When you respond, restate each record exactly as it is given.
#### Data shown
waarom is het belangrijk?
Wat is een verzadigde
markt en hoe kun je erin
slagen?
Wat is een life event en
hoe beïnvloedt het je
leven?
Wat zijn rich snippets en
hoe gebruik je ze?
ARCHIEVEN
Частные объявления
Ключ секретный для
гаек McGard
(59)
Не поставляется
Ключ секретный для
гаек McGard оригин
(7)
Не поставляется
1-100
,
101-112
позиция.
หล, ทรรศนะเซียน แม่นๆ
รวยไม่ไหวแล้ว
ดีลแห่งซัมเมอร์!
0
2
########
**Completed task**
waarom is het belangrijk?
Wat is een verzadigde
markt en hoe kun je erin
slagen?
Wat is een life event en
hoe beïnvloedt het je
leven?
Wat zijn rich snippets en
hoe gebruik je ze?
ARCHIEVEN
Частные объявления
Ключ секретный для
гаек McGard
(59)
Не поставляется
Ключ секретный для
гаек McGard оригин
(7)
Не поставляется
1-100
,
101-112
позиция.
หล, ทรรศนะเซียน แม่นๆ
รวยไม่ไหวแล้ว
ดีลแห่งซัมเมอร์!
0
2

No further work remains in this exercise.